Support proxy and redirection logic for client protocols.
Support the use of Layer 4 load balancing.

With session affinity and Layer 7 load balancing, all requests between the client and the server are sent to the same endpoint, as required by various protocols. Requests are distributed at the application layer. With Layer 4 load balancing, the requests are distributed at the transport layer. The load balancing solution distributes requests from the client, which is aware of a single IP address (sometimes called the virtual IP address or VIP), to a set of servers that perform the work. The connection between the client and server must be established before the content of the request is determined, so the load balancer selects a server to receive the request before examining the content of the request. The selection of the target server can be made in various ways such as “round-robin,” in which each inbound connection goes to the next target server in a circular list, or “least connections,” in which the load balancer sends each new connection to the server that has the fewest established connections at that time. Now that session affinity isn’t required, you have more flexibility, choice, and simplicity with respect to the load balancing architecture you deploy. Load balancing without session affinity lets you increase the capacity and utilization of the load balancer, because processing isn’t used to maintain more involved affinity options such as cookie-based load balancing or Secure Sockets Layer (SSL) session ID.

Client Access server arrays and Exchange 2013

In Exchange 2010, we introduced the concept of a Client Access array. After a Client Access array was configured for an Active Directory site, all Client Access servers in the site automatically became members of the array. In current builds of Exchange 2013, no configuration of a Client Access array is required, because the deployment of a load balanced and highly available service is much simpler.

Load balancing solutions

The use of hardware load balancers is still supported for Exchange 2013. For information about the hardware load balancing solutions that are approved for use with Exchange 2010 and will likely be on the final list approved for Exchange 2013, see Exchange Server 2010 load balancer deployment. The configuration of hardware load balancers with Exchange 2013 can be much simpler, given the architectural changes discussed earlier in this topic. Rather than configuring session affinity for Exchange protocols, inbound connections to Exchange 2013 Client Access servers can be directed to an available server by the load balancer with no additional processing necessary. The hardware load balancer still has an important role in providing high availability of the Exchange service because it can detect when a specific Client Access server has become unavailable and remove it from the set of servers that will handle inbound connections.

Windows Network Load Balancing

Windows Network Load Balancing (WNLB) is a common software load balancer used for Exchange servers. There are several limitations associated with deploying WNLB with Microsoft Exchange.

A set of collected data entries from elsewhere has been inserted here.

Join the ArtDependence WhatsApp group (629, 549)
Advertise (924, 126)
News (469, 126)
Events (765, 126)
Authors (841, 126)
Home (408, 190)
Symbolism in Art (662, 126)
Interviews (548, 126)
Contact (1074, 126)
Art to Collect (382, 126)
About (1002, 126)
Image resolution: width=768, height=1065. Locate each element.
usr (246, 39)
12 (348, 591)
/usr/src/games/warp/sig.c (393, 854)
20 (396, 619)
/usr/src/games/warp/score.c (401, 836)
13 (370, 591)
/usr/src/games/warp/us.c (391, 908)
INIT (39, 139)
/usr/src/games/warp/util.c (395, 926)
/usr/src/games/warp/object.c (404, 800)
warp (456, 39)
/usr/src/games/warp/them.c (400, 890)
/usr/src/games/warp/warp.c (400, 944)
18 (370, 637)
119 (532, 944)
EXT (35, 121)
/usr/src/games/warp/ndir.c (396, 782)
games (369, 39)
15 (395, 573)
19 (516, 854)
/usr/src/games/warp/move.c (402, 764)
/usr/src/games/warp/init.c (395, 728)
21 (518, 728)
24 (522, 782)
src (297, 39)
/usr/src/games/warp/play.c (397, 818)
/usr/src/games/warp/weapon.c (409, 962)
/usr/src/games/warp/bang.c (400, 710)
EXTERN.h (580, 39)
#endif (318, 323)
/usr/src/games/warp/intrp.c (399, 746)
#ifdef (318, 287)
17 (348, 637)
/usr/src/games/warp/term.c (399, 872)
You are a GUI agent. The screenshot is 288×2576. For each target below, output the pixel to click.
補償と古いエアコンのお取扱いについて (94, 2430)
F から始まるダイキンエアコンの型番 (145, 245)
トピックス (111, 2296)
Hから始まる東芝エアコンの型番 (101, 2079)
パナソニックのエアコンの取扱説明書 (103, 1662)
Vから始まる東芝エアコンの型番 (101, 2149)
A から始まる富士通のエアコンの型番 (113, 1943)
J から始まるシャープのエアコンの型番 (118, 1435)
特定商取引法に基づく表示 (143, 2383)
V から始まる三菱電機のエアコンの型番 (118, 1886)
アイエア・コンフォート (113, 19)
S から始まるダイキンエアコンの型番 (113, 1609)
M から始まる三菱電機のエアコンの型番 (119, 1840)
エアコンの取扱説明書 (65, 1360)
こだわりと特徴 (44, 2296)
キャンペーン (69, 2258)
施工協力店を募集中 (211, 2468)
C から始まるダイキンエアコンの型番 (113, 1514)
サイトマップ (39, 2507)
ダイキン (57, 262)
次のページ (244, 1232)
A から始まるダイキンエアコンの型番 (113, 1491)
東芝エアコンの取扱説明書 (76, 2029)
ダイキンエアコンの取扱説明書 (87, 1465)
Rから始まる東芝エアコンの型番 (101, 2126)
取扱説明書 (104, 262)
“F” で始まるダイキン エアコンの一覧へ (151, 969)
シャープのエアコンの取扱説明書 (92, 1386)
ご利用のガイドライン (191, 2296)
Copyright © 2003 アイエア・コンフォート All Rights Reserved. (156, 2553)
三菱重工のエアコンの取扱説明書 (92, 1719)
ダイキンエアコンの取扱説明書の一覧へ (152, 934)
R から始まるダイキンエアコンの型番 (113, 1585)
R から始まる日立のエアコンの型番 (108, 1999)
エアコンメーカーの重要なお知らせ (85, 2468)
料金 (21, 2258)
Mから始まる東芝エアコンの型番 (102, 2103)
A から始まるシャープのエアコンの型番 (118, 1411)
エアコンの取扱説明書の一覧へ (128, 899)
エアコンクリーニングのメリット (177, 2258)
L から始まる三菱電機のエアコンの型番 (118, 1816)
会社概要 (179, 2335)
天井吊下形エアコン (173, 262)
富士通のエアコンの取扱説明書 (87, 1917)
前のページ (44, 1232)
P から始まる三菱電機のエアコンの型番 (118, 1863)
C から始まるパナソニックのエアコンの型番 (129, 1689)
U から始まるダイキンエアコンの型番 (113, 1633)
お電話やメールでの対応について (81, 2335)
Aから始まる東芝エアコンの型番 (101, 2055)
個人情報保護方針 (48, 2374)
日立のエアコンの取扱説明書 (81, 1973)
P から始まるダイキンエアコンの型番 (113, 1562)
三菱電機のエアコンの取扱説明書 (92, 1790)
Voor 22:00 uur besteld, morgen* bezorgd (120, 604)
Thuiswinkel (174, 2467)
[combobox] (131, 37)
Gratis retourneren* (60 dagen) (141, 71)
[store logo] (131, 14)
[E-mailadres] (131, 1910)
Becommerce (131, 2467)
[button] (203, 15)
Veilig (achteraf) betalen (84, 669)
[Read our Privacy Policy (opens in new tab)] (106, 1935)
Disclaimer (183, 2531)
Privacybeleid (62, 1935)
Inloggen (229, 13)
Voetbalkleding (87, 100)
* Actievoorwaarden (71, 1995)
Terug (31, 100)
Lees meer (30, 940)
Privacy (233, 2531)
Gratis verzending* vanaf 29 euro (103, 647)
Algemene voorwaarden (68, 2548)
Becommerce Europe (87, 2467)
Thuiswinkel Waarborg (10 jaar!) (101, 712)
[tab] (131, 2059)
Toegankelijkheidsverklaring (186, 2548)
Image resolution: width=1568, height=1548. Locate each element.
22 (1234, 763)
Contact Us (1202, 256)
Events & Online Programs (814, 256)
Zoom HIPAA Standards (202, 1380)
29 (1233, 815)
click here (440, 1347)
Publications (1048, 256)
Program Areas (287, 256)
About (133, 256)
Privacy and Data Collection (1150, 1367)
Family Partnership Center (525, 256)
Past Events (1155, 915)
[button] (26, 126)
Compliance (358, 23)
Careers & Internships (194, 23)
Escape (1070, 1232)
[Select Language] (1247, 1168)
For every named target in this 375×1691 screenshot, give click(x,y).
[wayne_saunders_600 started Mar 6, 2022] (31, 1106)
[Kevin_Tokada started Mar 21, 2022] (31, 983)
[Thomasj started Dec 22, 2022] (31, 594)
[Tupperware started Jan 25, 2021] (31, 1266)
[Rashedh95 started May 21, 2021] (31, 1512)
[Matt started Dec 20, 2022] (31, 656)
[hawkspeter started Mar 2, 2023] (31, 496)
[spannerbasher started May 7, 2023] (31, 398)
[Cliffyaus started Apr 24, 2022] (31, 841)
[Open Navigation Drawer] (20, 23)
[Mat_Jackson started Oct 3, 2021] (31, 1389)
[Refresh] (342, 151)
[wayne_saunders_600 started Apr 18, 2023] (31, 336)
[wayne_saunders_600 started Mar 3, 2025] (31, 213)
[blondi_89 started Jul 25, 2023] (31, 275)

WNLB can't be used on Exchange servers where mailbox DAGs are also being used because WNLB is incompatible with Windows failover clustering. If you're using an Exchange 2013 DAG and you want to use WNLB, you need to have the Client Access server role and the Mailbox server role running on separate servers.
WNLB doesn't detect service outages. WNLB only detects server outages by IP address. This means that if a particular web service, such as Outlook Web App, fails, but the server is still functioning, WNLB won’t detect the failure and will still route requests to that Client Access server. Manual intervention is required to remove the Client Access server experiencing the outage from the load balancing pool.
Using WNLB can result in port flooding, which can overwhelm networks.
Because WNLB only performs client affinity using the source IP address, it's not an effective solution when the source IP pool is small. This can occur when the source IP pool is from a remote network subnet or when your organization is using network address translation.